James Kohl: That seems unlikely due to the fact that susceptibilities appear to be genetically predisposed and influenced by in utero chemical exchanges in placental mammals. These in utero chemical exchanges are probably responsible for some aspects of transgenerational epigenetic inheritance and “conditioning” of post-natal responses to sensory input from the social environment paired with nutrient availability (e.g., nutrient stress and social stress). For example, suckling at a mother’s breast or nipples links nutrition associated with food odors and also links pheromones in the context of social odors to either the presence or absence of nutrient-stress and social stress.

Adam Safron: What are the effects of age? 
 
James Kohl: They are being detailed in the context of Hypothalamic programming of systemic ageing involving IKK-b,NF-kB and GnRH. Note: in 1995 I presented “Olfactory-genetic-neuronal-hormonal reciprocity in learning, memory, behavior and in immune function” at an Anti-Aging Medicine Conference.
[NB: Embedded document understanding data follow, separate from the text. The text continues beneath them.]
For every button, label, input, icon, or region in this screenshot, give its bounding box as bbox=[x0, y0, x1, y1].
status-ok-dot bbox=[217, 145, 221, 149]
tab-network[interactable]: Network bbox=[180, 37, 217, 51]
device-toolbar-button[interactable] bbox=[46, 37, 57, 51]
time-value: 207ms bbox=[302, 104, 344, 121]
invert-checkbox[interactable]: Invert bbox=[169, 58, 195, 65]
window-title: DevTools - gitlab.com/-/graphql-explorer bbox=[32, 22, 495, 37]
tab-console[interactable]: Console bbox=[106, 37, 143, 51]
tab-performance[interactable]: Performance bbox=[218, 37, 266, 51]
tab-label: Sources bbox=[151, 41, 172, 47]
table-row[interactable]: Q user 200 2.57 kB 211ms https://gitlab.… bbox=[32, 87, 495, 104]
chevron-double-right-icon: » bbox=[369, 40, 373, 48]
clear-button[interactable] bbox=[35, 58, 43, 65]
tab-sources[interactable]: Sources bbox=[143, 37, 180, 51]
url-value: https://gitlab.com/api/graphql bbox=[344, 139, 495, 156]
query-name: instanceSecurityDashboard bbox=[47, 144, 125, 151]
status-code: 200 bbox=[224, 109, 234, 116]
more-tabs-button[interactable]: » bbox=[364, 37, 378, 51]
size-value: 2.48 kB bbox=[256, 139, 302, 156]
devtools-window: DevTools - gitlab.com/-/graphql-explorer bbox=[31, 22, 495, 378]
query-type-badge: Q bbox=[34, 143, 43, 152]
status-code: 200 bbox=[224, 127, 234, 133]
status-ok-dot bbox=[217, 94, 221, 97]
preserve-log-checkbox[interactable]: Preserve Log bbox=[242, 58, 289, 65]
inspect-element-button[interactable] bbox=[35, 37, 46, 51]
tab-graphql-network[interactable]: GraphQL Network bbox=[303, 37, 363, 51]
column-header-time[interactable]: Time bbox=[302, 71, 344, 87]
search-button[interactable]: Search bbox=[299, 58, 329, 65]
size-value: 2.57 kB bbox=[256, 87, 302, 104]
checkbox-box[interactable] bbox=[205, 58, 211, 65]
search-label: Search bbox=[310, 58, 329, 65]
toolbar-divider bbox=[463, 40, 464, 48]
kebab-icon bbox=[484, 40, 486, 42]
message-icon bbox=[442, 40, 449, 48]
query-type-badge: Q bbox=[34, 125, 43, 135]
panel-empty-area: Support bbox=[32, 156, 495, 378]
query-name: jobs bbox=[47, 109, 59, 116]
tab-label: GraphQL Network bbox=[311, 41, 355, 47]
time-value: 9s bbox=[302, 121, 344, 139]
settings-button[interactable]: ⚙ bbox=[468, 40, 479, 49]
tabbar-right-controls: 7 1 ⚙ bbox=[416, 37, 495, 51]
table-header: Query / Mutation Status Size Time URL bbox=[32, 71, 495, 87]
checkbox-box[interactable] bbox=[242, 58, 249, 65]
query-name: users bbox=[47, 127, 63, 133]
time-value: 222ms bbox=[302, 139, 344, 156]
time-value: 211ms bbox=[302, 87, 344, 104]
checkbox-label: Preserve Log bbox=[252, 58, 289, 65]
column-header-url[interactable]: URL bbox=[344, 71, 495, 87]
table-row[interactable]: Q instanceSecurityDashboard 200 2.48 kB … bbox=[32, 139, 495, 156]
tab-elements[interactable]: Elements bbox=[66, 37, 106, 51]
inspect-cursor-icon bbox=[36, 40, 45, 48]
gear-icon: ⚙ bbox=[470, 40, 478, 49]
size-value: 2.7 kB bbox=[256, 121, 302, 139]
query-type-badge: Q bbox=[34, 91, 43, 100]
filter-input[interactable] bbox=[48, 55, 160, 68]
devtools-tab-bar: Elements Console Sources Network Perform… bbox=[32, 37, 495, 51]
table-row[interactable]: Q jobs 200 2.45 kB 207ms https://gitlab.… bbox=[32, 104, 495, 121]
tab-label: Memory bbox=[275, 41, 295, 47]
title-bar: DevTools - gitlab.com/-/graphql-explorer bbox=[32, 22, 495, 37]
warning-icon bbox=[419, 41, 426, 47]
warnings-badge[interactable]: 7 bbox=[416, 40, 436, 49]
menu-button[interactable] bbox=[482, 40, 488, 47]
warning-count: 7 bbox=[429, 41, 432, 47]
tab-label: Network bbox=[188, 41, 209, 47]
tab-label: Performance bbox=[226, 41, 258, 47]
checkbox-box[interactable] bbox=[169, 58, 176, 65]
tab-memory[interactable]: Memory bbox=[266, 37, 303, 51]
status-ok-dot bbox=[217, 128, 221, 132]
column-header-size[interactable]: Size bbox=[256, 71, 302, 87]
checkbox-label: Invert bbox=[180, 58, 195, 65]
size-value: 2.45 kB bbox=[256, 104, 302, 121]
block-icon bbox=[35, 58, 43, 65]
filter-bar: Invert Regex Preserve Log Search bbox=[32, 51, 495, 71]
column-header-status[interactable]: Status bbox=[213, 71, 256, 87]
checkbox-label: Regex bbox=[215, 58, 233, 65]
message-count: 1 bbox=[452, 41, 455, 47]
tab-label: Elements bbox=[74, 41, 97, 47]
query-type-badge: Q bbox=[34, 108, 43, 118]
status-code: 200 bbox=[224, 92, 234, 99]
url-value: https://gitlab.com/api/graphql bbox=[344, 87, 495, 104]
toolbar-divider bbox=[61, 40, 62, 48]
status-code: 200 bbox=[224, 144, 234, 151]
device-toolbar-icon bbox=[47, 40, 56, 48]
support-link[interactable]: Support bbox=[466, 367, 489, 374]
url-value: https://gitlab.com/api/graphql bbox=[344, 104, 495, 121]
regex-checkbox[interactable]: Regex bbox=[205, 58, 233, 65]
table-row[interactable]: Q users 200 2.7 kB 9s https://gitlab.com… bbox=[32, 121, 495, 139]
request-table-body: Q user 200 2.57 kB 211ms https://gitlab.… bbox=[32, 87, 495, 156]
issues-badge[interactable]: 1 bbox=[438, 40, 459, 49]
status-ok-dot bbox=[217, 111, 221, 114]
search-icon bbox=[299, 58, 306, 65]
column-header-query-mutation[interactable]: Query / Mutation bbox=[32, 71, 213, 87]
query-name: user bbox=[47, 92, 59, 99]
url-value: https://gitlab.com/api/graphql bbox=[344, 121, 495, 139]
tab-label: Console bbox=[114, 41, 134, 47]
It is now clearer how similarities in olfaction and immune system functions link them to neuroendocrine and neuroimmune system cause and effect via epigenetic effects on hormones that affect behavior.

Adam Safron: Are young people more vulnerable to addiction and more likely to experience relapse?
 
James Kohl: Theoretically, yes. Maturation of the brain associated with GnRH, luteinizing hormone (LH) and with glucose and pheromone-dependent myelination may help to better establish cause and effect via what is known about the molecular mechanisms that link the epigenetic “landscape” to the physical “landscape” of DNA. 
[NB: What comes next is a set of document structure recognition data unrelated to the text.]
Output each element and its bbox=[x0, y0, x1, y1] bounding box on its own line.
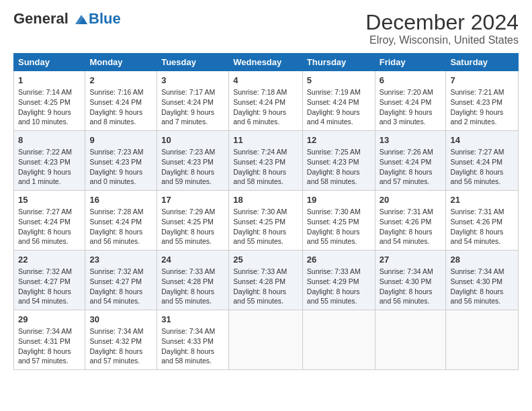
calendar-cell: 25Sunrise: 7:33 AMSunset: 4:28 PMDayligh… bbox=[229, 250, 303, 310]
day-number: 9 bbox=[89, 134, 152, 146]
day-info: Sunrise: 7:33 AMSunset: 4:29 PMDaylight:… bbox=[307, 267, 371, 306]
day-number: 26 bbox=[307, 254, 371, 266]
day-number: 4 bbox=[233, 75, 298, 87]
calendar-header: SundayMondayTuesdayWednesdayThursdayFrid… bbox=[14, 54, 519, 71]
calendar-cell: 4Sunrise: 7:18 AMSunset: 4:24 PMDaylight… bbox=[229, 71, 303, 131]
day-info: Sunrise: 7:27 AMSunset: 4:24 PMDaylight:… bbox=[450, 147, 514, 187]
day-info: Sunrise: 7:34 AMSunset: 4:33 PMDaylight:… bbox=[161, 326, 224, 366]
day-number: 8 bbox=[18, 134, 81, 146]
calendar-cell: 28Sunrise: 7:34 AMSunset: 4:30 PMDayligh… bbox=[446, 250, 519, 310]
day-number: 30 bbox=[89, 314, 152, 326]
calendar-cell: 17Sunrise: 7:29 AMSunset: 4:25 PMDayligh… bbox=[157, 191, 229, 250]
calendar-cell: 11Sunrise: 7:24 AMSunset: 4:23 PMDayligh… bbox=[229, 131, 303, 191]
calendar-cell: 5Sunrise: 7:19 AMSunset: 4:24 PMDaylight… bbox=[302, 71, 375, 131]
calendar-cell: 7Sunrise: 7:21 AMSunset: 4:23 PMDaylight… bbox=[446, 71, 519, 131]
calendar-cell: 26Sunrise: 7:33 AMSunset: 4:29 PMDayligh… bbox=[302, 250, 375, 310]
day-info: Sunrise: 7:19 AMSunset: 4:24 PMDaylight:… bbox=[307, 87, 371, 127]
calendar-cell: 23Sunrise: 7:32 AMSunset: 4:27 PMDayligh… bbox=[85, 250, 157, 310]
day-info: Sunrise: 7:24 AMSunset: 4:23 PMDaylight:… bbox=[233, 147, 298, 187]
day-number: 7 bbox=[450, 75, 514, 87]
calendar-cell: 19Sunrise: 7:30 AMSunset: 4:25 PMDayligh… bbox=[302, 191, 375, 250]
day-info: Sunrise: 7:31 AMSunset: 4:26 PMDaylight:… bbox=[450, 207, 514, 246]
day-info: Sunrise: 7:31 AMSunset: 4:26 PMDaylight:… bbox=[380, 207, 442, 246]
calendar-header-cell: Friday bbox=[375, 54, 446, 71]
day-info: Sunrise: 7:34 AMSunset: 4:30 PMDaylight:… bbox=[450, 267, 514, 306]
day-number: 31 bbox=[161, 314, 224, 326]
calendar-body: 1Sunrise: 7:14 AMSunset: 4:25 PMDaylight… bbox=[14, 71, 519, 370]
calendar-cell: 21Sunrise: 7:31 AMSunset: 4:26 PMDayligh… bbox=[446, 191, 519, 250]
calendar-cell: 8Sunrise: 7:22 AMSunset: 4:23 PMDaylight… bbox=[14, 131, 85, 191]
calendar-cell: 29Sunrise: 7:34 AMSunset: 4:31 PMDayligh… bbox=[14, 310, 85, 369]
subtitle: Elroy, Wisconsin, United States bbox=[365, 34, 519, 46]
day-number: 17 bbox=[161, 194, 224, 206]
calendar-row: 8Sunrise: 7:22 AMSunset: 4:23 PMDaylight… bbox=[14, 131, 519, 191]
calendar-cell: 31Sunrise: 7:34 AMSunset: 4:33 PMDayligh… bbox=[157, 310, 229, 369]
logo-general: General bbox=[13, 10, 69, 27]
day-info: Sunrise: 7:22 AMSunset: 4:23 PMDaylight:… bbox=[18, 147, 81, 187]
calendar-cell: 3Sunrise: 7:17 AMSunset: 4:24 PMDaylight… bbox=[157, 71, 229, 131]
day-number: 18 bbox=[233, 194, 298, 206]
day-number: 20 bbox=[380, 194, 442, 206]
calendar-cell: 10Sunrise: 7:23 AMSunset: 4:23 PMDayligh… bbox=[157, 131, 229, 191]
day-info: Sunrise: 7:32 AMSunset: 4:27 PMDaylight:… bbox=[18, 267, 81, 306]
day-info: Sunrise: 7:28 AMSunset: 4:24 PMDaylight:… bbox=[89, 207, 152, 246]
calendar-cell bbox=[446, 310, 519, 369]
calendar-header-cell: Wednesday bbox=[229, 54, 303, 71]
day-number: 6 bbox=[380, 75, 442, 87]
day-number: 15 bbox=[18, 194, 81, 206]
calendar-cell: 16Sunrise: 7:28 AMSunset: 4:24 PMDayligh… bbox=[85, 191, 157, 250]
calendar-table: SundayMondayTuesdayWednesdayThursdayFrid… bbox=[13, 53, 519, 370]
day-number: 21 bbox=[450, 194, 514, 206]
calendar-cell: 22Sunrise: 7:32 AMSunset: 4:27 PMDayligh… bbox=[14, 250, 85, 310]
day-info: Sunrise: 7:23 AMSunset: 4:23 PMDaylight:… bbox=[89, 147, 152, 187]
day-info: Sunrise: 7:20 AMSunset: 4:24 PMDaylight:… bbox=[380, 87, 442, 127]
day-info: Sunrise: 7:33 AMSunset: 4:28 PMDaylight:… bbox=[233, 267, 298, 306]
logo: General Blue bbox=[13, 11, 121, 27]
calendar-cell: 2Sunrise: 7:16 AMSunset: 4:24 PMDaylight… bbox=[85, 71, 157, 131]
day-number: 13 bbox=[380, 134, 442, 146]
day-number: 11 bbox=[233, 134, 298, 146]
calendar-cell bbox=[229, 310, 303, 369]
calendar-header-cell: Sunday bbox=[14, 54, 85, 71]
calendar-header-cell: Monday bbox=[85, 54, 157, 71]
day-info: Sunrise: 7:18 AMSunset: 4:24 PMDaylight:… bbox=[233, 87, 298, 127]
day-number: 16 bbox=[89, 194, 152, 206]
logo-blue: Blue bbox=[89, 10, 121, 27]
day-info: Sunrise: 7:32 AMSunset: 4:27 PMDaylight:… bbox=[89, 267, 152, 306]
calendar-cell: 27Sunrise: 7:34 AMSunset: 4:30 PMDayligh… bbox=[375, 250, 446, 310]
day-info: Sunrise: 7:16 AMSunset: 4:24 PMDaylight:… bbox=[89, 87, 152, 127]
calendar-cell: 13Sunrise: 7:26 AMSunset: 4:24 PMDayligh… bbox=[375, 131, 446, 191]
day-number: 22 bbox=[18, 254, 81, 266]
day-number: 14 bbox=[450, 134, 514, 146]
day-info: Sunrise: 7:14 AMSunset: 4:25 PMDaylight:… bbox=[18, 87, 81, 127]
day-info: Sunrise: 7:34 AMSunset: 4:30 PMDaylight:… bbox=[380, 267, 442, 306]
day-info: Sunrise: 7:30 AMSunset: 4:25 PMDaylight:… bbox=[233, 207, 298, 246]
day-info: Sunrise: 7:29 AMSunset: 4:25 PMDaylight:… bbox=[161, 207, 224, 246]
day-number: 24 bbox=[161, 254, 224, 266]
day-number: 3 bbox=[161, 75, 224, 87]
day-info: Sunrise: 7:33 AMSunset: 4:28 PMDaylight:… bbox=[161, 267, 224, 306]
calendar-row: 1Sunrise: 7:14 AMSunset: 4:25 PMDaylight… bbox=[14, 71, 519, 131]
calendar-cell: 18Sunrise: 7:30 AMSunset: 4:25 PMDayligh… bbox=[229, 191, 303, 250]
day-info: Sunrise: 7:26 AMSunset: 4:24 PMDaylight:… bbox=[380, 147, 442, 187]
title-block: December 2024 Elroy, Wisconsin, United S… bbox=[365, 11, 519, 46]
day-info: Sunrise: 7:23 AMSunset: 4:23 PMDaylight:… bbox=[161, 147, 224, 187]
day-number: 10 bbox=[161, 134, 224, 146]
day-number: 19 bbox=[307, 194, 371, 206]
day-number: 25 bbox=[233, 254, 298, 266]
logo-icon bbox=[74, 12, 89, 27]
day-number: 5 bbox=[307, 75, 371, 87]
day-number: 23 bbox=[89, 254, 152, 266]
day-number: 2 bbox=[89, 75, 152, 87]
calendar-header-cell: Thursday bbox=[302, 54, 375, 71]
calendar-row: 22Sunrise: 7:32 AMSunset: 4:27 PMDayligh… bbox=[14, 250, 519, 310]
calendar-cell: 30Sunrise: 7:34 AMSunset: 4:32 PMDayligh… bbox=[85, 310, 157, 369]
calendar-cell: 14Sunrise: 7:27 AMSunset: 4:24 PMDayligh… bbox=[446, 131, 519, 191]
day-info: Sunrise: 7:34 AMSunset: 4:31 PMDaylight:… bbox=[18, 326, 81, 366]
calendar-header-cell: Tuesday bbox=[157, 54, 229, 71]
calendar-cell: 24Sunrise: 7:33 AMSunset: 4:28 PMDayligh… bbox=[157, 250, 229, 310]
calendar-cell: 15Sunrise: 7:27 AMSunset: 4:24 PMDayligh… bbox=[14, 191, 85, 250]
calendar-header-cell: Saturday bbox=[446, 54, 519, 71]
day-info: Sunrise: 7:34 AMSunset: 4:32 PMDaylight:… bbox=[89, 326, 152, 366]
calendar-cell: 12Sunrise: 7:25 AMSunset: 4:23 PMDayligh… bbox=[302, 131, 375, 191]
Adam Safron: Thought experiment:  What if we replaced the word “addicted” with “oriented”?
 
James Kohl: Doing that would link both addiction and orientation to food odors and pheromones in species from microbes to man via the same molecular mechanisms, as we indicated in our 1996 review: From Fertilization to Adult Sexual Behavior. Our review helped lead to the inclusion of invertebrates in the connection from yeasts to mammals via: Organizational and activational effects of hormones on insect behavior. I used the honeybee model organism to exemplify the fact that “Olfaction and odor receptors provide a clear evolutionary trail that can be followed from unicellular organisms to insects to humans.”
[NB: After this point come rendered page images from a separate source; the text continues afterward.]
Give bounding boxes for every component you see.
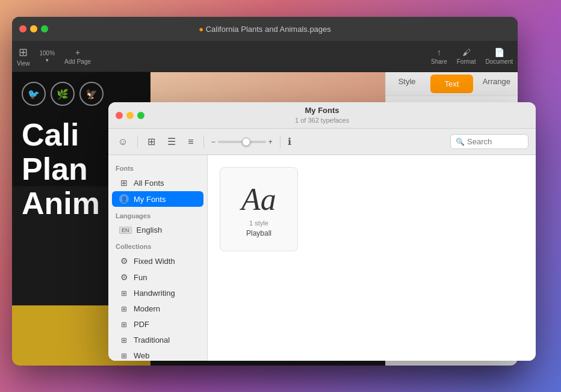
icon-circle-2: 🌿 — [51, 82, 75, 106]
toolbar-format[interactable]: 🖌 Format — [457, 47, 476, 65]
minimize-button[interactable] — [30, 25, 37, 32]
info-icon[interactable]: ℹ — [288, 136, 291, 147]
handwriting-icon: ⊞ — [119, 289, 129, 298]
panel-tabs: Style Text Arrange — [386, 72, 518, 96]
sidebar-item-traditional[interactable]: ⊞ Traditional — [112, 332, 203, 348]
fontbook-window: My Fonts 1 of 362 typefaces ☺ ⊞ ☰ ≡ − + … — [108, 102, 536, 361]
pages-toolbar: ⊞ View 100% ▼ + Add Page ↑ Share 🖌 Forma… — [12, 41, 518, 72]
column-view-icon[interactable]: ≡ — [185, 134, 196, 150]
sidebar-my-fonts-label: My Fonts — [134, 195, 166, 204]
title-dot: ● — [199, 25, 203, 34]
toolbar-divider-3 — [280, 136, 280, 148]
sidebar-item-my-fonts[interactable]: 👤 My Fonts — [112, 191, 203, 207]
toolbar-view[interactable]: ⊞ View — [17, 46, 30, 67]
zoom-value: 100% — [40, 50, 55, 57]
slider-plus-icon: + — [268, 138, 273, 146]
grid-view-icon[interactable]: ⊞ — [145, 133, 158, 150]
sidebar-item-english[interactable]: EN English — [112, 222, 203, 237]
fontbook-traffic-lights — [116, 112, 144, 119]
toolbar-document-label: Document — [485, 58, 513, 65]
toolbar-share-label: Share — [431, 58, 447, 65]
sidebar-all-fonts-label: All Fonts — [134, 179, 164, 188]
sidebar-fixed-width-label: Fixed Width — [134, 257, 175, 266]
all-fonts-icon: ⊞ — [119, 178, 129, 188]
fontbook-toolbar: ☺ ⊞ ☰ ≡ − + ℹ 🔍 — [108, 129, 536, 155]
toolbar-addpage[interactable]: + Add Page — [64, 47, 91, 65]
fb-fullscreen-button[interactable] — [137, 112, 144, 119]
fontbook-main: Aa 1 style Playball — [208, 155, 536, 361]
fontbook-toolbar-icons: ☺ — [116, 134, 130, 150]
collections-section-label: Collections — [108, 238, 207, 253]
sidebar-pdf-label: PDF — [134, 320, 149, 329]
web-icon: ⊞ — [119, 352, 129, 360]
search-box[interactable]: 🔍 — [450, 134, 528, 149]
tab-style[interactable]: Style — [386, 72, 428, 96]
fb-minimize-button[interactable] — [126, 112, 134, 119]
close-button[interactable] — [19, 25, 26, 32]
pages-traffic-lights — [19, 25, 48, 32]
icon-circle-3: 🦅 — [79, 82, 104, 106]
fun-icon: ⚙ — [119, 272, 129, 282]
pages-titlebar: ● California Plants and Animals.pages — [12, 17, 518, 41]
fontbook-body: Fonts ⊞ All Fonts 👤 My Fonts Languages E… — [108, 155, 536, 361]
search-icon: 🔍 — [456, 138, 465, 146]
fontbook-title: My Fonts — [295, 106, 349, 116]
icon-circle-1: 🐦 — [22, 82, 46, 106]
fontbook-title-area: My Fonts 1 of 362 typefaces — [295, 106, 349, 124]
toolbar-document[interactable]: 📄 Document — [485, 47, 513, 65]
fontbook-titlebar: My Fonts 1 of 362 typefaces — [108, 102, 536, 129]
tab-arrange[interactable]: Arrange — [476, 72, 518, 96]
sidebar-item-all-fonts[interactable]: ⊞ All Fonts — [112, 175, 203, 191]
sidebar-item-pdf[interactable]: ⊞ PDF — [112, 317, 203, 332]
fontbook-subtitle: 1 of 362 typefaces — [295, 116, 349, 124]
sidebar-traditional-label: Traditional — [134, 335, 170, 345]
format-icon: 🖌 — [462, 47, 471, 57]
fixed-width-icon: ⚙ — [119, 256, 129, 266]
sidebar-english-label: English — [137, 225, 163, 234]
font-name-playball: Playball — [246, 229, 271, 237]
toolbar-share[interactable]: ↑ Share — [431, 47, 447, 65]
modern-icon: ⊞ — [119, 305, 129, 313]
size-slider[interactable]: − + — [211, 138, 273, 146]
slider-minus-icon: − — [211, 138, 215, 146]
pdf-icon: ⊞ — [119, 320, 129, 329]
fb-close-button[interactable] — [116, 112, 123, 119]
sidebar-web-label: Web — [134, 351, 150, 360]
sidebar-item-fun[interactable]: ⚙ Fun — [112, 269, 203, 285]
tab-text[interactable]: Text — [430, 75, 473, 93]
toolbar-format-label: Format — [457, 58, 476, 65]
pages-title-text: California Plants and Animals.pages — [206, 25, 331, 34]
zoom-chevron: ▼ — [45, 58, 49, 63]
slider-thumb[interactable] — [242, 138, 250, 146]
my-fonts-icon: 👤 — [119, 194, 129, 204]
addpage-icon: + — [75, 47, 80, 57]
smiley-icon[interactable]: ☺ — [116, 134, 130, 150]
font-card-playball[interactable]: Aa 1 style Playball — [220, 167, 298, 251]
sidebar-modern-label: Modern — [134, 304, 160, 313]
sidebar-item-handwriting[interactable]: ⊞ Handwriting — [112, 286, 203, 301]
languages-section-label: Languages — [108, 207, 207, 222]
fullscreen-button[interactable] — [41, 25, 48, 32]
slider-track[interactable] — [218, 141, 266, 143]
traditional-icon: ⊞ — [119, 336, 129, 345]
fontbook-sidebar: Fonts ⊞ All Fonts 👤 My Fonts Languages E… — [108, 155, 208, 361]
toolbar-divider-2 — [203, 136, 204, 148]
document-icon: 📄 — [494, 47, 504, 57]
search-input[interactable] — [467, 137, 523, 146]
sidebar-item-web[interactable]: ⊞ Web — [112, 348, 203, 361]
share-icon: ↑ — [437, 47, 441, 57]
font-style-count: 1 style — [249, 219, 268, 227]
font-preview-playball: Aa — [241, 182, 276, 217]
toolbar-divider-1 — [137, 136, 138, 148]
list-view-icon[interactable]: ☰ — [165, 133, 178, 150]
toolbar-view-label: View — [17, 60, 30, 67]
toolbar-zoom[interactable]: 100% ▼ — [40, 50, 55, 63]
toolbar-addpage-label: Add Page — [64, 58, 91, 65]
view-icon: ⊞ — [19, 46, 28, 59]
english-badge: EN — [119, 227, 132, 234]
fonts-section-label: Fonts — [108, 160, 207, 174]
sidebar-handwriting-label: Handwriting — [134, 289, 175, 298]
sidebar-fun-label: Fun — [134, 273, 147, 282]
sidebar-item-modern[interactable]: ⊞ Modern — [112, 301, 203, 316]
sidebar-item-fixed-width[interactable]: ⚙ Fixed Width — [112, 253, 203, 269]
Whether discussing the neuroscience of food addiction or other addictions, or discussing sexual or other orientations to rewards, the molecular mechanisms are the same. Species specificity is derived from the epigenetic effects of species-specific pheromones that selectively signal adaptively evolved nutrient-dependent pheromone-controlled reproductive fitness. I don’t know any other model with remotely similar explanatory power that can also be used to neuroscientifically explain both food addiction and sexual addiction. But I haven’t seen anyone mention my model in any discussions.

However, in Kohl (2012) I predicted the recent announcement by NIMH that they were abandoning the DSM-5.  I wrote (and repeat with additional emphasis): “The Public Policy Statement: Definition of Addiction (ASAM, 2011) represents a paradigm shift that may move the current practice of clinical psychology forward. It dictates the adoption and integration of neuroscientific principles that are required in order to understand differences between genetically predisposed brain disease, naturally occurring variations of behavioral development, and choice. These neuroscientific principles include focus on how sensory input influences behavior. The statement specifically mentions food and sex along with drugs and alcohol; each seems to chemically condition changes in hormones and in behavioral responses.”

Only by ignoring what I’ve already written in the context of addiction neuroscience can discussion of cause and effect among psychologists continue to ignore neuroscientific principles and details about how food, sex, drugs, and alcohol chemically condition changes in hormones and behavior.